• [Information given]
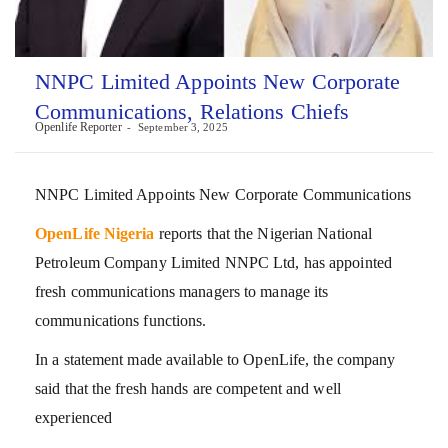
NNPC Limited Appoints New Corporate
Communications, Relations Chiefs
Openlife Reporter
September 3, 2025
NNPC Limited Appoints New Corporate Communications
OpenLife Nigeria
reports that the Nigerian National
Petroleum Company Limited NNPC Ltd, has appointed
fresh communications managers to manage its
communications functions.
In a statement made available to OpenLife, the company
said that the fresh hands are competent and well
experienced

• [Problem to solve]
Return each line above where the word "Limited" shows up.

• [Expected output]
NNPC Limited Appoints New Corporate
NNPC Limited Appoints New Corporate Communications
Petroleum Company Limited NNPC Ltd, has appointed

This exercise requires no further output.